┌────────

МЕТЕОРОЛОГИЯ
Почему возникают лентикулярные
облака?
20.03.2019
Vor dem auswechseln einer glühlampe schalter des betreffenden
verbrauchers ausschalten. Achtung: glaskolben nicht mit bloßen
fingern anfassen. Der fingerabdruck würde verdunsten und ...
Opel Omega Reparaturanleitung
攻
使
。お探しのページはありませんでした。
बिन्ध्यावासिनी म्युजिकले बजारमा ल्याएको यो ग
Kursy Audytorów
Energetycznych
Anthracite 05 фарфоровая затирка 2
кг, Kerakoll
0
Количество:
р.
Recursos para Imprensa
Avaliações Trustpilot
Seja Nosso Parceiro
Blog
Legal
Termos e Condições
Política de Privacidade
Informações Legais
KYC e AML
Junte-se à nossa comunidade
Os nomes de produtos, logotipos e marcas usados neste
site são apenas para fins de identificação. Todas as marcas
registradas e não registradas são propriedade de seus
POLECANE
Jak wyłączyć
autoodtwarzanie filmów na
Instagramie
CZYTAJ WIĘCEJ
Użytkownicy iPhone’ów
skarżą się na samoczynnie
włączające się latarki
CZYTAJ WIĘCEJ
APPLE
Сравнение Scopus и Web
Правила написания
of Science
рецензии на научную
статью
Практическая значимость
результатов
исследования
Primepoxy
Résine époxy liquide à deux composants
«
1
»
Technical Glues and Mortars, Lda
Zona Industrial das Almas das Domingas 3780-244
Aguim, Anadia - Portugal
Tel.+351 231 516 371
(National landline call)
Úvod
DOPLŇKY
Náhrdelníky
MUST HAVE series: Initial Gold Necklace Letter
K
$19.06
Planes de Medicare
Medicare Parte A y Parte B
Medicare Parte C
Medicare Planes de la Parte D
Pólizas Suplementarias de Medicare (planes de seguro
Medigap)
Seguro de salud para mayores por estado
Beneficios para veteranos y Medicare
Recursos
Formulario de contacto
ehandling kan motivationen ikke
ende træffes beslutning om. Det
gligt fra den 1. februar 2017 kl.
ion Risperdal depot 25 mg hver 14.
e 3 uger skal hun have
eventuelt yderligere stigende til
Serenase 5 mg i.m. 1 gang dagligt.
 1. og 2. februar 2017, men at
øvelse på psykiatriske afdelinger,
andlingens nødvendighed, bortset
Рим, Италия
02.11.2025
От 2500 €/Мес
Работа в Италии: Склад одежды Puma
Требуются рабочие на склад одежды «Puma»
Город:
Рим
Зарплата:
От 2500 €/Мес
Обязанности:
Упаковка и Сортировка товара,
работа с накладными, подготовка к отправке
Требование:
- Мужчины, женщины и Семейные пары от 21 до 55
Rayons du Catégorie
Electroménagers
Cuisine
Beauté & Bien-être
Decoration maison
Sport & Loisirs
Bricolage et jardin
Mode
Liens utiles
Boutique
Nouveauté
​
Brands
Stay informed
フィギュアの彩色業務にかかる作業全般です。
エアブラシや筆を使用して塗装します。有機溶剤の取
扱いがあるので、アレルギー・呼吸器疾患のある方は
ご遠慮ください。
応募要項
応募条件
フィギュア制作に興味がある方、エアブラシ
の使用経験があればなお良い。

└────────

Copy every line in the data above that has the string "Medicare" in it.

### ANSWER SPACE
Planes de Medicare
Medicare Parte A y Parte B
Medicare Parte C
Medicare Planes de la Parte D
Pólizas Suplementarias de Medicare (planes de seguro
Beneficios para veteranos y Medicare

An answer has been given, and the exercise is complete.